Etiquetas digitales de Consum

infoRETAIL.- Consum ha instalado más de 322.000 etiquetas electrónicas en las secciones de productos frescos de sus más de 500 supermercados. El proyecto ha supuesto una inversión superior a 7,9 millones de euros y se ha desarrollado en varias fases.

El sistema permite actualizar la información sobre el precio, el origen, el peso y otras características de los productos. Las secciones de horno y pescadería ya disponían de estos dispositivos, que durante los últimos meses se han extendido a carnicería, charcutería, frutas y verduras.

En referencia a este avance, el director de Relaciones Externas de Consum, Javier Quiles, ha señalado que “en Consum entendemos la innovación como una forma de hacerles la vida más fácil, no solo a nuestros clientes, sino también a nuestros trabajadores”.

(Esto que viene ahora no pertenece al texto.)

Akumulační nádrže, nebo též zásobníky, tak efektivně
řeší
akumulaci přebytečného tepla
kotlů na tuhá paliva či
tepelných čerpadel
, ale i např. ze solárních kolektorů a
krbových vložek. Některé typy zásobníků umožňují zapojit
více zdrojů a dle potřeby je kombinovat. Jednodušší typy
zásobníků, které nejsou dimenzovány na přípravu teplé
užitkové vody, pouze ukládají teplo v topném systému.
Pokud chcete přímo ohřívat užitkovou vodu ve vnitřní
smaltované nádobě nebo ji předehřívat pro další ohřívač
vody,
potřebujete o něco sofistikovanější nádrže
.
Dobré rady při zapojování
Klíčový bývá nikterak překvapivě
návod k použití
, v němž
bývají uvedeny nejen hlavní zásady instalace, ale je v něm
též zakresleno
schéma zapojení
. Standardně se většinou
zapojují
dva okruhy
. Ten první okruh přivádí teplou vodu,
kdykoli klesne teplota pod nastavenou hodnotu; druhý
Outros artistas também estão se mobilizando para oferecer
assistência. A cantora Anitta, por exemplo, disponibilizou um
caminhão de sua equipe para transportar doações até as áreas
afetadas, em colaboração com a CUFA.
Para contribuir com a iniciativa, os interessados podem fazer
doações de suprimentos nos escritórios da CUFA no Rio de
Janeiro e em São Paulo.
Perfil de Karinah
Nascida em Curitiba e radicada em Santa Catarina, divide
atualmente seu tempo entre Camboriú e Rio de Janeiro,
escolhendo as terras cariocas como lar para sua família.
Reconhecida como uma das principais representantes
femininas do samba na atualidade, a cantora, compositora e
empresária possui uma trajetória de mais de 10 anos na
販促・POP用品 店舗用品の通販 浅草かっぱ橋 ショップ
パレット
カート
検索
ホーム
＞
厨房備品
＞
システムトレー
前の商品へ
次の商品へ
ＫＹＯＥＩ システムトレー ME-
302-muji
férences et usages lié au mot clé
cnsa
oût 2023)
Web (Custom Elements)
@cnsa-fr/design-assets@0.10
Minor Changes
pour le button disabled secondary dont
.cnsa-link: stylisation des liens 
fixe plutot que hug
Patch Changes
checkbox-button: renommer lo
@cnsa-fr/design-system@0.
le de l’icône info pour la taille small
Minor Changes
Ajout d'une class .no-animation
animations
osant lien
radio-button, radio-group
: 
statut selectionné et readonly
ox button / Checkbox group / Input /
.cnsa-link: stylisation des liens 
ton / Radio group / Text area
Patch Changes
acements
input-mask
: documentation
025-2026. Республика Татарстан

Quiles ha añadido que “las etiquetas electrónicas nos permiten ofrecer información más clara y sobre todo actualizada sobre los productos frescos, así como agilizar procesos en tienda y seguir avanzando en sostenibilidad. Al final, se trata de utilizar la tecnología para mejorar la experiencia de compra y ayudar a nuestros equipos en su día a día”.

Javier Quiles: “Las etiquetas electrónicas nos permiten ofrecer información más clara y sobre todo actualizada sobre los productos frescos, así como agilizar procesos en tienda y seguir avanzando en sostenibilidad”

La implantación permite reducir el uso de papel, limitar los errores en el etiquetado y acortar los tiempos necesarios para actualizar la información en los establecimientos.

Las etiquetas muestran datos adaptados a cada sección. En horno, se actualizan desde la balanza con cada nueva hornada e incorporan el distintivo ‘recién horneado’.

En pescadería, informan sobre el puerto de origen, el método de captura y la fecha de desembarco. Las etiquetas de frutas y verduras incluyen el origen, el calibre y la variedad, mientras que las de carnicería y charcutería recogen información sobre alérgenos.

Cada supermercado dispone de alrededor de 640 dispositivos, que varían en tamaño, color y prestaciones según la sección. En el caso de pescadería, están preparados para resistir el contacto con el agua y el hielo.

En concreto, Consum comenzó a probar las etiquetas electrónicas en 2019 en cinco supermercados, donde se instalaron en todas las secciones para analizar su funcionamiento antes de extenderlas al conjunto de la red de tiendas propias. La fase actual se centra en las áreas de productos frescos, aunque la cooperativa está estudiando su posible implantación en otras secciones de los establecimientos.